We chose not to use an audio codec for the following key reasons, which primarily concern the training process and model performance:

Limitations of Single-Speaker Codecs for Multi-Speaker Support: While models like SoundStorm, Mooncast, and Sesame use audio codecs, their codecs are not open-source. The open-source codecs that are available are typically trained on single-speaker data. These are poorly equipped to handle overlapping speech and can produce unnatural transitions between speakers. While multi-speaker codecs are a promising area of research, they require extensive semantic information for annotation, making them challenging to train and it is beyond the scope of this paper. Therefore, we chose to model the mel-spectrogram directly, which provides greater flexibility and is better suited for multi-speaker extensions.
Mitigating Error Propagation: Our architecture is a single, end-to-end model. This design choice is deliberate, as it eliminates the error propagation problems common in two-stage models, where errors from the first stage can be amplified in the second.
Efficiency and Reliability: Based on the negative effects and suboptimal results observed in previous works, we decided against training a new audio codec from scratch. This allows us to focus our efforts on developing a robust and reliable end-to-end solution.

Further Question 7

We found it beneficial to apply a separate classifier-free guidance for the audio prompt during training. We dropped both the text and audio conditions for $p_{uncond}$ . In the remaining cases, we dropped the audio condition with $p_{dropx}$ .

During inference, we calculate the unconditional results by dropping all conditions simultaneously rather than dropping each component separately. Table FQ7 shows that adding a $p_{dropx}$ is beneficial compared with using $p_{uncond}$ alone.

Table FQ7: SA-WER/SA-SIM for different training classifier-free guidance configuration.

$p_{uncond}$	$p_{dropx}$	SA-WER	SA-SIM
20%	0%	7.031	0.557
20%	20%	6.309	0.563

Further Question 8

Please check our responses to Ethical Reviewer

Finally, we would like to express our gratitude again for your time and effort in reviewing and discussion. Please do not hesitate to let us know if you have any further concerns or comments. We would be more than happy to address them.
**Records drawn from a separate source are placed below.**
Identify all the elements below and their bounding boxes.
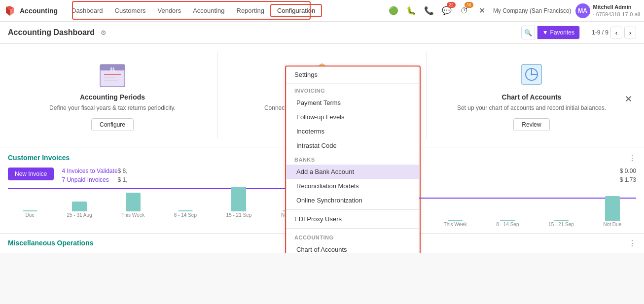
v-chart-sep-15: 15 - 21 Sep <box>548 220 574 227</box>
nav-accounting[interactable]: Accounting <box>187 5 230 16</box>
chat-icon[interactable]: 💬 22 <box>440 4 454 18</box>
chart-of-accounts-item[interactable]: Chart of Accounts <box>286 242 419 253</box>
chart-sep-8: 8 - 14 Sep <box>174 210 197 218</box>
invoicing-section-label: Invoicing <box>286 84 419 96</box>
svg-point-14 <box>531 73 533 75</box>
chart-of-accounts-card: Chart of Accounts Set up your chart of a… <box>427 52 636 139</box>
v-chart-not-due: Not Due <box>603 196 621 227</box>
bank-menu[interactable]: ⋮ <box>628 238 636 248</box>
bar-this-week <box>126 193 141 211</box>
app-name: Accounting <box>20 7 58 15</box>
accounting-section-label: Accounting <box>286 231 419 242</box>
company-selector[interactable]: My Company (San Francisco) <box>493 7 572 14</box>
intrastat-code-item[interactable]: Intrastat Code <box>286 138 419 153</box>
invoice-stats: 4 Invoices to Validate $ 8, 7 Unpaid Inv… <box>62 168 127 184</box>
unpaid-amount: $ 1, <box>118 176 128 183</box>
nav-dashboard[interactable]: Dashboard <box>66 5 109 16</box>
settings-icon[interactable]: ✕ <box>475 4 489 18</box>
favorites-button[interactable]: ▼ Favorites <box>537 26 580 39</box>
timer-icon[interactable]: ⏱ 36 <box>458 4 471 18</box>
nav-vendors[interactable]: Vendors <box>151 5 187 16</box>
new-invoice-button[interactable]: New Invoice <box>8 168 54 180</box>
unpaid-row: 7 Unpaid Invoices $ 1, <box>62 176 127 183</box>
main-nav: Dashboard Customers Vendors Accounting R… <box>66 4 387 17</box>
accounting-periods-icon: 31 <box>95 60 130 89</box>
banks-section-label: Banks <box>286 153 419 165</box>
app-logo[interactable] <box>4 5 16 17</box>
filter-icon: ▼ <box>542 29 548 36</box>
chart-of-accounts-title: Chart of Accounts <box>502 93 562 101</box>
divider2 <box>286 228 419 229</box>
bar-sep-15 <box>231 187 246 211</box>
validate-amount: $ 8, <box>118 168 128 174</box>
sub-header: Accounting Dashboard ⚙ 🔍 ▼ Favorites 1-9… <box>0 22 644 44</box>
user-avatar: MA <box>575 3 590 18</box>
customer-invoices-panel: Customer Invoices ⋮ New Invoice 4 Invoic… <box>0 147 322 233</box>
next-page-button[interactable]: › <box>624 27 636 38</box>
customer-invoices-title: Customer Invoices <box>8 154 70 162</box>
accounting-periods-card: 31 Accounting Periods Define your fiscal… <box>8 52 217 139</box>
bar-due <box>23 210 37 211</box>
edi-proxy-item[interactable]: EDI Proxy Users <box>286 212 419 226</box>
accounting-periods-title: Accounting Periods <box>80 93 145 101</box>
dropdown-inner: Settings Invoicing Payment Terms Follow-… <box>286 66 419 253</box>
chart-of-accounts-desc: Set up your chart of accounts and record… <box>457 104 606 112</box>
chart-aug-25: 25 - 31 Aug <box>67 202 92 218</box>
configure-button[interactable]: Configure <box>91 118 134 131</box>
settings-menu-item[interactable]: Settings <box>286 66 419 84</box>
user-info: Mitchell Admin · 67594318-17-0-all <box>593 3 640 18</box>
nav-reporting[interactable]: Reporting <box>231 5 270 16</box>
configuration-dropdown: Settings Invoicing Payment Terms Follow-… <box>286 66 419 253</box>
pagination: 1-9 / 9 ‹ › <box>592 27 636 38</box>
page-title: Accounting Dashboard <box>8 28 95 37</box>
nav-configuration[interactable]: Configuration <box>270 4 322 17</box>
debug-icon[interactable]: 🐛 <box>404 4 418 18</box>
misc-ops-title: Miscellaneous Operations <box>8 239 94 247</box>
misc-operations-panel: Miscellaneous Operations ⋮ <box>0 234 322 253</box>
svg-text:31: 31 <box>110 67 115 71</box>
v-chart-this-week: This Week <box>444 220 467 227</box>
bar-sep-8 <box>178 210 193 211</box>
search-button[interactable]: 🔍 <box>521 26 535 39</box>
chart-due: Due <box>23 210 37 218</box>
follow-up-levels-item[interactable]: Follow-up Levels <box>286 110 419 124</box>
user-menu[interactable]: MA Mitchell Admin · 67594318-17-0-all <box>575 3 640 18</box>
online-sync-item[interactable]: Online Synchronization <box>286 193 419 207</box>
chart-of-accounts-icon <box>514 60 549 89</box>
vendor-bills-menu[interactable]: ⋮ <box>628 153 636 163</box>
phone-icon[interactable]: 📞 <box>422 4 436 18</box>
v-chart-sep-8: 8 - 14 Sep <box>496 220 519 227</box>
nav-customers[interactable]: Customers <box>109 5 152 16</box>
customer-invoices-header: Customer Invoices ⋮ <box>8 153 314 163</box>
divider <box>286 209 419 210</box>
accounting-periods-desc: Define your fiscal years & tax returns p… <box>49 104 176 112</box>
chart-sep-15: 15 - 21 Sep <box>226 187 252 218</box>
company-name: My Company (San Francisco) <box>493 7 572 14</box>
chat-badge: 22 <box>447 2 456 8</box>
validate-row: 4 Invoices to Validate $ 8, <box>62 168 127 174</box>
invoices-to-validate-link[interactable]: 4 Invoices to Validate <box>62 168 117 174</box>
payment-terms-item[interactable]: Payment Terms <box>286 96 419 110</box>
nav-right-area: 🟢 🐛 📞 💬 22 ⏱ 36 ✕ My Company (San Franci… <box>387 3 640 18</box>
reconciliation-models-item[interactable]: Reconciliation Models <box>286 179 419 193</box>
add-bank-account-item[interactable]: Add a Bank Account <box>286 165 419 179</box>
review-button[interactable]: Review <box>513 118 549 131</box>
chart-this-week: This Week <box>121 193 144 218</box>
search-area: 🔍 ▼ Favorites <box>521 26 580 39</box>
close-button[interactable]: ✕ <box>622 93 634 105</box>
top-navigation: Accounting Dashboard Customers Vendors A… <box>0 0 644 22</box>
bar-aug-25 <box>72 202 87 211</box>
settings-gear-icon[interactable]: ⚙ <box>101 29 107 36</box>
main-body: 31 Accounting Periods Define your fiscal… <box>0 44 644 253</box>
incoterms-item[interactable]: Incoterms <box>286 124 419 138</box>
prev-page-button[interactable]: ‹ <box>610 27 622 38</box>
status-green-icon[interactable]: 🟢 <box>387 4 400 18</box>
timer-badge: 36 <box>465 2 473 8</box>
unpaid-invoices-link[interactable]: 7 Unpaid Invoices <box>62 176 108 183</box>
[1] CosyVoice 2: Scalable Streaming Speech Synthesis with Large Language Models

[2] Neural Codec Language Models are Zero-Shot Text to Speech Synthesizers

[3] Voicebox: Text-Guided Multilingual Universal Speech Generation at Scale

[4] MaskGCT: Zero-Shot Text-to-Speech with Masked Generative Codec Transformer

[5] FastSpeech 2: Fast and High-Quality End-to-End Text to Speech

[6] LibriTTS: A Corpus Derived from LibriSpeech for Text-to-Speech

[7] Libriheavy: a 50,000 hours ASR corpus with punctuation casing and context

评论- Response to Reviewer 49qE (1/2)

2025-08-02

Dear Reviewer 49qE,

We appreciate your detailed feedback and would like to clarify some key points regarding our methodology, results and your concern regarding the legality and licensing of the training dataset. The detailed responses are listed below.

Further Question 1

Thank you for the opportunity to clarify our choice of speaker prompts. We believe our approach of selecting a prompt from the current speech is more beneficial for several key reasons, and we will revise the manuscript to articulate this more clearly.
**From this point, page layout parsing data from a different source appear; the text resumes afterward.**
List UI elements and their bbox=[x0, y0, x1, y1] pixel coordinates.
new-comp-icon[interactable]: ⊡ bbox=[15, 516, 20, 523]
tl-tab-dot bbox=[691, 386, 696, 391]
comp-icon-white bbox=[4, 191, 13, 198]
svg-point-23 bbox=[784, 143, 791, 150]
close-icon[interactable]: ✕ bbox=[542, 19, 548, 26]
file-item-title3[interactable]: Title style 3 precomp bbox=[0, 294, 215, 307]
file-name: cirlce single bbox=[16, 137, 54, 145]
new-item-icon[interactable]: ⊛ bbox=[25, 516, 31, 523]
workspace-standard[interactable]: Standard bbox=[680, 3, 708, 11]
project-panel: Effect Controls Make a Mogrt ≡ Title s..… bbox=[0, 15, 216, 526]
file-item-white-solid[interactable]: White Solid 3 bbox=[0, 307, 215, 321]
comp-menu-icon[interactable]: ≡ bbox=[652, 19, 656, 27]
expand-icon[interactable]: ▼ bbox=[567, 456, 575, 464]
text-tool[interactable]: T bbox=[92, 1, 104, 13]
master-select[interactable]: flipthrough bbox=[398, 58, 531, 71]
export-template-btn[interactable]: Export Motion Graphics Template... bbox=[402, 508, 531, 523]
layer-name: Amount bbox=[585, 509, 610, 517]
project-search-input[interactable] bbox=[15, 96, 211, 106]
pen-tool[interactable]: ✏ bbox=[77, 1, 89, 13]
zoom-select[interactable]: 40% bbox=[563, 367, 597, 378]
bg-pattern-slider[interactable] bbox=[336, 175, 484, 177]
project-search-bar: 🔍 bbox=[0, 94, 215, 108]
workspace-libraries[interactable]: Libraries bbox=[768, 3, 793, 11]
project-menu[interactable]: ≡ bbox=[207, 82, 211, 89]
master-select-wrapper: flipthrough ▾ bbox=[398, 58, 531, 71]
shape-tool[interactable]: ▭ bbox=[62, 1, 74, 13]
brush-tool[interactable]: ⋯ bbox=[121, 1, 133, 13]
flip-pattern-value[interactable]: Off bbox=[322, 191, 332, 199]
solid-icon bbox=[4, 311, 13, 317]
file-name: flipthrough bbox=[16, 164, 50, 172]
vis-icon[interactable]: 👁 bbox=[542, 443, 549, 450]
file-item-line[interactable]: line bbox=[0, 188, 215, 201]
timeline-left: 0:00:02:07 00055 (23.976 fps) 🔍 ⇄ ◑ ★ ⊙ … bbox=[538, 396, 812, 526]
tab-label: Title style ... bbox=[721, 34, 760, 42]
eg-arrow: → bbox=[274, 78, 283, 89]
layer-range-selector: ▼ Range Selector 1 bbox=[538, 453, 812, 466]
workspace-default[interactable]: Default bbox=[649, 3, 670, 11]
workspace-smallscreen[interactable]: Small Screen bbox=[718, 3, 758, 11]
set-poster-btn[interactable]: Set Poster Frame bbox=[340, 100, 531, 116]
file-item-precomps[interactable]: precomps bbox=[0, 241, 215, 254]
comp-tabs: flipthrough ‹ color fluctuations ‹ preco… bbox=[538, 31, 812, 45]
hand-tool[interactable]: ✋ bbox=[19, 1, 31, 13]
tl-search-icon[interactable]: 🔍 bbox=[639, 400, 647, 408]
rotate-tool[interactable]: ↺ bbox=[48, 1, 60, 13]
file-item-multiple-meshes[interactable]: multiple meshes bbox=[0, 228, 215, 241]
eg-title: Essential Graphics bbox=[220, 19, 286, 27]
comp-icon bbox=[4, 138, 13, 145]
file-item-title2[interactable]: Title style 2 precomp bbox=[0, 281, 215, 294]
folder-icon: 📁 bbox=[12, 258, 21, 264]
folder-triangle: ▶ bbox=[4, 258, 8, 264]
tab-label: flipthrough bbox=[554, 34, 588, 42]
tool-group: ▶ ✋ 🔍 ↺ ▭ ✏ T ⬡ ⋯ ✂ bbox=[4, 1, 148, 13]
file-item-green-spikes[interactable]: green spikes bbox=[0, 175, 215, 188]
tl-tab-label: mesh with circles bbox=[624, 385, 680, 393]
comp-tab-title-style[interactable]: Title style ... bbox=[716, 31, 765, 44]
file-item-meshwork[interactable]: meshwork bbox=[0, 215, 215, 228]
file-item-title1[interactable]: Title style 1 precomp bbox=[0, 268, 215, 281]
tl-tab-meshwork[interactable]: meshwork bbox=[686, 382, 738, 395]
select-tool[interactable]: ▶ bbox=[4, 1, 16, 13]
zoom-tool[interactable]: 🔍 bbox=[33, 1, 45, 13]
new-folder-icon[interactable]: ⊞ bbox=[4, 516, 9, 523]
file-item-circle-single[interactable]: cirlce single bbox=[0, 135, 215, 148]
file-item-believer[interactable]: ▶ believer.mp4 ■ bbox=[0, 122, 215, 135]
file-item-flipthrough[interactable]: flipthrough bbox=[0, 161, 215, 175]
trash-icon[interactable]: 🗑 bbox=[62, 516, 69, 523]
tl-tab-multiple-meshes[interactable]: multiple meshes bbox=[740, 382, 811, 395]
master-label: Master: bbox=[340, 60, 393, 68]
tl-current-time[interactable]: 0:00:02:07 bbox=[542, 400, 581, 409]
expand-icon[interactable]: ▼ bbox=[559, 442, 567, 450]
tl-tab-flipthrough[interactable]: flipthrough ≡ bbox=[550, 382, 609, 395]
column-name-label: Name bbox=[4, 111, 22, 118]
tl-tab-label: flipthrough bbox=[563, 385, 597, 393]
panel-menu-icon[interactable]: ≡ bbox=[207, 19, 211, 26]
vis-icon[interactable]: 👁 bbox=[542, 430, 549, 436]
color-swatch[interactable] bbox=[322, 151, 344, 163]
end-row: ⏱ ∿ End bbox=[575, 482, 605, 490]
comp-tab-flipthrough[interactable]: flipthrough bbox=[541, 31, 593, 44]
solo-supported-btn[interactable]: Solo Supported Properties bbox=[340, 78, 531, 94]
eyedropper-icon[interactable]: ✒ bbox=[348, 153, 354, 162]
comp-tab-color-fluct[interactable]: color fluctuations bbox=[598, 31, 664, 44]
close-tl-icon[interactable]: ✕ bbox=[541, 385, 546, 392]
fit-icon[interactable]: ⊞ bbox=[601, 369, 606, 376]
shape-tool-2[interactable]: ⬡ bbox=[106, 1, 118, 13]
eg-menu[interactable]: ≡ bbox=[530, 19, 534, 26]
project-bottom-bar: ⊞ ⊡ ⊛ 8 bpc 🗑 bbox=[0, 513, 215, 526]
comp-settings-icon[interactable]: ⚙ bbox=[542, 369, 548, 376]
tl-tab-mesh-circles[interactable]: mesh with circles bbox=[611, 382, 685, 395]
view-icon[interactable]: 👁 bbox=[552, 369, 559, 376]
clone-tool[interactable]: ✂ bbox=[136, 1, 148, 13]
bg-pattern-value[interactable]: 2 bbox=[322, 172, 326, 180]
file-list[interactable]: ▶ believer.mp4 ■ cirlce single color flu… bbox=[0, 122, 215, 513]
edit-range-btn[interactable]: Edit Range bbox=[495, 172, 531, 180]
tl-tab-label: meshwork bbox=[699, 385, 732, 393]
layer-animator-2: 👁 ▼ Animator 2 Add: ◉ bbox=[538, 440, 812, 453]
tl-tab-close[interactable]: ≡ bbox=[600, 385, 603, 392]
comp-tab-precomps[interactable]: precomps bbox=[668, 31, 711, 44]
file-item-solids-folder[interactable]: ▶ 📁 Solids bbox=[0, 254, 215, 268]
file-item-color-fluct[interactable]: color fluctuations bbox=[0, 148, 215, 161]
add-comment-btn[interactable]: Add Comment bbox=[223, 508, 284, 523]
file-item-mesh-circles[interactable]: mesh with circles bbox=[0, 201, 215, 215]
First, this method aligns with the principles of audio continuation [1,2] or In-context-learning [3,4] demonstrated in recent monologue TTS work. By sampling a prompt from the same dialogue (either at the beginning or randomly chosen), we ensure strong continuity between the prompt’s speaker characteristics (e.g., style, timbre, acoustic environment) and the segment to be generated.

Second, our method avoids this potential train-inference mismatch. Our training procedure, which uses a mask for the prompt segment, showing in Figure 1, ensures that the prompt and the target text are distinct, which perfectly mirrors the inference process. In contrast, using a prompt from a prior speech is feasible but could introduce an acoustic mismatch due to differences in the recording environment.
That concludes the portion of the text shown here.